* Activity
Copy every line of the records that includes the word "hero".

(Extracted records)
···
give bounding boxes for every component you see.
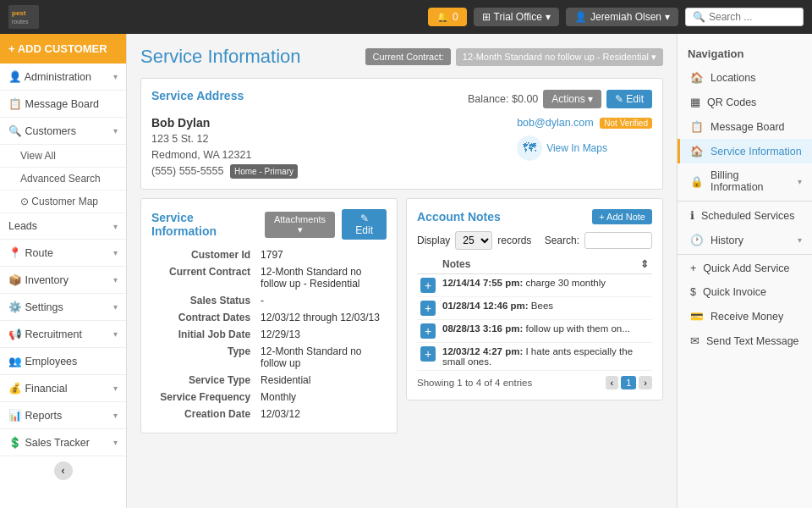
next-page-button[interactable]: › bbox=[639, 376, 652, 389]
employees-icon: 👥 bbox=[8, 356, 22, 367]
nav-item-left: 🕐History bbox=[690, 234, 743, 246]
view-in-maps-button[interactable]: 🗺 View In Maps bbox=[517, 135, 652, 161]
right-nav-item-quick-invoice[interactable]: $Quick Invoice bbox=[678, 280, 812, 304]
nav-icon: 🏠 bbox=[690, 145, 704, 157]
right-nav-item-send-text-message[interactable]: ✉Send Text Message bbox=[678, 329, 812, 353]
notes-footer-text: Showing 1 to 4 of 4 entries bbox=[417, 378, 532, 388]
contract-value[interactable]: 12-Month Standard no follow up - Residen… bbox=[456, 48, 663, 66]
logo-area: pest routes bbox=[8, 5, 39, 29]
service-info-table: Customer Id1797Current Contract12-Month … bbox=[151, 246, 387, 422]
address-city: Redmond, WA 12321 bbox=[151, 147, 298, 163]
sidebar-collapse-button[interactable]: ‹ bbox=[54, 461, 73, 480]
sidebar-item-leads[interactable]: Leads ▾ bbox=[0, 213, 126, 240]
top-nav: pest routes 🔔 0 ⊞ Trial Office ▾ 👤 Jerem… bbox=[0, 0, 812, 34]
notes-col-header: Notes ⇕ bbox=[439, 255, 652, 274]
actions-button[interactable]: Actions ▾ bbox=[543, 90, 601, 108]
table-row: Initial Job Date12/29/13 bbox=[151, 326, 387, 343]
sidebar-item-financial[interactable]: 💰 Financial ▾ bbox=[0, 375, 126, 402]
right-nav-item-receive-money[interactable]: 💳Receive Money bbox=[678, 304, 812, 329]
chevron-icon: ▾ bbox=[113, 302, 118, 312]
sidebar-item-route[interactable]: 📍 Route ▾ bbox=[0, 240, 126, 267]
grid-icon: ⊞ bbox=[482, 11, 491, 23]
right-nav-item-scheduled-services[interactable]: ℹScheduled Services bbox=[678, 203, 812, 228]
service-address-card: Service Address Balance: $0.00 Actions ▾… bbox=[140, 78, 663, 190]
field-value: 12-Month Standard no follow up - Residen… bbox=[257, 263, 387, 292]
admin-icon: 👤 bbox=[8, 71, 22, 83]
chevron-icon: ▾ bbox=[798, 177, 802, 186]
notes-search-input[interactable] bbox=[584, 232, 652, 249]
email-link[interactable]: bob@dylan.com bbox=[517, 117, 594, 129]
sidebar-item-customer-map[interactable]: ⊙ Customer Map bbox=[0, 190, 126, 213]
nav-icon: + bbox=[690, 262, 696, 274]
notes-controls: Display 25 records Search: bbox=[417, 231, 652, 250]
field-label: Service Type bbox=[151, 372, 257, 389]
right-nav-item-qr-codes[interactable]: ▦QR Codes bbox=[678, 90, 812, 114]
field-value: 12/03/12 through 12/03/13 bbox=[257, 309, 387, 326]
sidebar-item-administration[interactable]: 👤 Administration ▾ bbox=[0, 64, 126, 91]
top-nav-right: 🔔 0 ⊞ Trial Office ▾ 👤 Jeremiah Olsen ▾ … bbox=[428, 8, 804, 26]
pagination: ‹ 1 › bbox=[606, 376, 652, 389]
records-label: records bbox=[497, 235, 531, 246]
sidebar-item-reports[interactable]: 📊 Reports ▾ bbox=[0, 402, 126, 429]
field-label: Current Contract bbox=[151, 263, 257, 292]
nav-icon: 💳 bbox=[690, 310, 704, 323]
service-info-edit-button[interactable]: ✎ Edit bbox=[342, 209, 387, 240]
note-expand-button[interactable]: + bbox=[420, 323, 436, 339]
right-nav-item-history[interactable]: 🕐History▾ bbox=[678, 228, 812, 252]
nav-icon: 🔒 bbox=[690, 175, 704, 188]
sidebar-item-view-all[interactable]: View All bbox=[0, 145, 126, 168]
right-nav-item-service-information[interactable]: 🏠Service Information bbox=[678, 139, 812, 163]
recruitment-icon: 📢 bbox=[8, 329, 22, 340]
sidebar-item-settings[interactable]: ⚙️ Settings ▾ bbox=[0, 294, 126, 321]
sidebar-item-advanced-search[interactable]: Advanced Search bbox=[0, 168, 126, 190]
address-content: Bob Dylan 123 5 St. 12 Redmond, WA 12321… bbox=[151, 116, 652, 179]
display-count-select[interactable]: 25 bbox=[455, 231, 492, 250]
attachments-button[interactable]: Attachments ▾ bbox=[265, 212, 336, 238]
email-section: bob@dylan.com Not Verified 🗺 View In Map… bbox=[517, 116, 652, 161]
nav-label: Billing Information bbox=[710, 169, 791, 193]
field-label: Contract Dates bbox=[151, 309, 257, 326]
page-header: Service Information Current Contract: 12… bbox=[140, 46, 663, 68]
note-text: 12/03/12 4:27 pm: I hate ants especially… bbox=[439, 343, 652, 371]
sidebar-item-recruitment[interactable]: 📢 Recruitment ▾ bbox=[0, 321, 126, 348]
chevron-down-icon: ▾ bbox=[665, 11, 670, 23]
search-input[interactable] bbox=[709, 11, 802, 23]
contract-label: Current Contract: bbox=[365, 48, 450, 65]
nav-icon: 🏠 bbox=[690, 71, 704, 84]
right-nav-item-locations[interactable]: 🏠Locations bbox=[678, 65, 812, 90]
right-nav-item-billing-information[interactable]: 🔒Billing Information▾ bbox=[678, 163, 812, 199]
page-1-button[interactable]: 1 bbox=[621, 376, 636, 389]
list-item: + 12/14/14 7:55 pm: charge 30 monthly bbox=[417, 274, 652, 297]
notes-sort-icon[interactable]: ⇕ bbox=[640, 258, 649, 270]
add-note-button[interactable]: + Add Note bbox=[592, 209, 652, 224]
note-expand-button[interactable]: + bbox=[420, 301, 436, 316]
email-status: Not Verified bbox=[600, 118, 652, 129]
settings-icon: ⚙️ bbox=[8, 301, 22, 313]
sidebar-item-sales-tracker[interactable]: 💲 Sales Tracker ▾ bbox=[0, 429, 126, 456]
trial-office-button[interactable]: ⊞ Trial Office ▾ bbox=[474, 8, 559, 26]
prev-page-button[interactable]: ‹ bbox=[606, 376, 619, 389]
user-button[interactable]: 👤 Jeremiah Olsen ▾ bbox=[566, 8, 678, 26]
nav-label: Locations bbox=[710, 72, 756, 84]
edit-button[interactable]: ✎ Edit bbox=[606, 90, 652, 108]
note-text: 12/14/14 7:55 pm: charge 30 monthly bbox=[439, 274, 652, 297]
sidebar-item-employees[interactable]: 👥 Employees bbox=[0, 348, 126, 375]
search-icon: 🔍 bbox=[693, 11, 705, 23]
field-label: Sales Status bbox=[151, 292, 257, 309]
note-expand-button[interactable]: + bbox=[420, 346, 436, 362]
nav-item-left: 🔒Billing Information bbox=[690, 169, 791, 193]
sidebar-item-inventory[interactable]: 📦 Inventory ▾ bbox=[0, 267, 126, 294]
route-icon: 📍 bbox=[8, 247, 22, 259]
note-expand-button[interactable]: + bbox=[420, 278, 436, 293]
right-nav-item-message-board[interactable]: 📋Message Board bbox=[678, 114, 812, 139]
service-info-title: Service Information bbox=[151, 211, 258, 238]
nav-label: Message Board bbox=[710, 121, 785, 133]
search-box: 🔍 bbox=[685, 8, 804, 26]
right-nav-item-quick-add-service[interactable]: +Quick Add Service bbox=[678, 257, 812, 280]
sidebar-item-customers[interactable]: 🔍 Customers ▾ bbox=[0, 118, 126, 145]
sidebar-item-message-board[interactable]: 📋 Message Board bbox=[0, 91, 126, 118]
add-customer-button[interactable]: + ADD CUSTOMER bbox=[0, 34, 126, 64]
notification-button[interactable]: 🔔 0 bbox=[428, 8, 467, 26]
field-value: - bbox=[257, 292, 387, 309]
field-label: Service Frequency bbox=[151, 389, 257, 406]
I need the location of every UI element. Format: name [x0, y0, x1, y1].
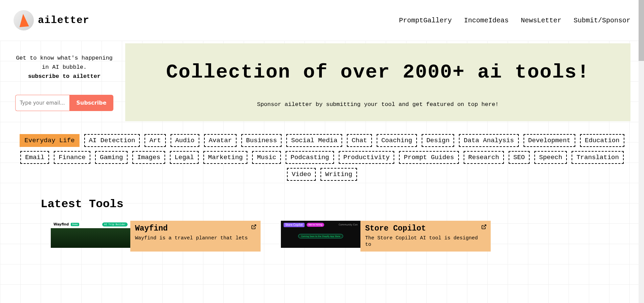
category-tag[interactable]: Gaming [95, 151, 128, 164]
external-link-icon[interactable] [251, 224, 257, 231]
category-tag[interactable]: Music [252, 151, 281, 164]
tool-card[interactable]: Store Copilot We're hiring Community Con… [281, 221, 491, 252]
sidebar: Get to know what's happening in AI bubbl… [14, 43, 115, 121]
tool-thumbnail: Wayfind Demo AI Trip Builder [51, 221, 130, 248]
hero-title: Collection of over 2000+ ai tools! [139, 60, 617, 85]
category-tag[interactable]: AI Detection [84, 134, 140, 147]
thumb-logo: Store Copilot [284, 223, 305, 227]
category-tag[interactable]: Social Media [286, 134, 342, 147]
category-tag[interactable]: Legal [170, 151, 199, 164]
category-tag[interactable]: Podcasting [286, 151, 334, 164]
category-tag[interactable]: Images [132, 151, 165, 164]
category-tag[interactable]: Writing [320, 168, 357, 181]
category-tag[interactable]: Avatar [204, 134, 237, 147]
tool-title: Wayfind [135, 224, 256, 233]
brand-name: ailetter [38, 15, 89, 26]
thumb-button: AI Trip Builder [102, 222, 128, 226]
tool-description: Wayfind is a travel planner that lets [135, 235, 256, 242]
sidebar-intro: Get to know what's happening in AI bubbl… [14, 53, 115, 72]
category-tag[interactable]: Marketing [203, 151, 248, 164]
category-tag-active[interactable]: Everyday Life [20, 134, 79, 147]
nav-income-ideas[interactable]: IncomeIdeas [464, 17, 509, 24]
scrollbar[interactable] [639, 0, 644, 252]
nav-newsletter[interactable]: NewsLetter [521, 17, 561, 24]
category-tag[interactable]: Business [241, 134, 282, 147]
thumb-badge: We're hiring [307, 223, 324, 227]
subscribe-button[interactable]: Subscribe [69, 95, 113, 111]
logo-icon [14, 10, 34, 30]
thumb-badge: Demo [71, 223, 79, 226]
category-tag[interactable]: Translation [572, 151, 623, 164]
category-tag[interactable]: Chat [347, 134, 372, 147]
logo[interactable]: ailetter [14, 10, 89, 30]
category-tag[interactable]: Design [422, 134, 454, 147]
sidebar-cta-text: subscribe to ailetter [14, 72, 115, 81]
category-tag[interactable]: Education [580, 134, 624, 147]
tool-thumbnail: Store Copilot We're hiring Community Con… [281, 221, 360, 248]
tool-info: Store Copilot The Store Copilot AI tool … [360, 221, 491, 252]
tools-row: Wayfind Demo AI Trip Builder Wayfind Way… [0, 211, 644, 252]
main-nav: PromptGallery IncomeIdeas NewsLetter Sub… [399, 17, 630, 24]
category-tag[interactable]: Productivity [339, 151, 395, 164]
nav-prompt-gallery[interactable]: PromptGallery [399, 17, 452, 24]
latest-tools-heading: Latest Tools [41, 198, 644, 211]
nav-submit-sponsor[interactable]: Submit/Sponsor [574, 17, 630, 24]
category-tag[interactable]: Video [287, 168, 316, 181]
category-tag[interactable]: Audio [171, 134, 199, 147]
thumb-right-text: Community Con [339, 223, 358, 226]
external-link-icon[interactable] [481, 224, 487, 231]
thumb-label: Wayfind [53, 222, 69, 226]
category-tag[interactable]: Research [464, 151, 504, 164]
category-tag[interactable]: Speech [534, 151, 567, 164]
category-tag[interactable]: Finance [54, 151, 90, 164]
category-tag[interactable]: Prompt Guides [399, 151, 459, 164]
email-input[interactable] [15, 95, 69, 111]
thumb-pill: Coming Soon to the Shopify App Store [298, 234, 343, 238]
hero-subtitle: Sponsor ailetter by submitting your tool… [139, 101, 617, 108]
tool-card[interactable]: Wayfind Demo AI Trip Builder Wayfind Way… [51, 221, 261, 252]
tool-description: The Store Copilot AI tool is designed to [365, 235, 486, 248]
category-list: Everyday LifeAI DetectionArtAudioAvatarB… [0, 121, 644, 181]
category-tag[interactable]: Data Analysis [459, 134, 518, 147]
category-tag[interactable]: SEO [509, 151, 530, 164]
tool-info: Wayfind Wayfind is a travel planner that… [130, 221, 261, 252]
category-tag[interactable]: Art [145, 134, 165, 147]
hero-banner: Collection of over 2000+ ai tools! Spons… [125, 43, 630, 121]
category-tag[interactable]: Coaching [377, 134, 417, 147]
tool-title: Store Copilot [365, 224, 486, 233]
category-tag[interactable]: Development [524, 134, 575, 147]
category-tag[interactable]: Email [20, 151, 49, 164]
···
* Solution to this exercise
hero-title: Collection of over 2000+ ai tools! [139, 60, 617, 85]
hero-subtitle: Sponsor ailetter by submitting your tool… [139, 101, 617, 108]
hero-banner: Collection of over 2000+ ai tools! Spons… [125, 43, 630, 121]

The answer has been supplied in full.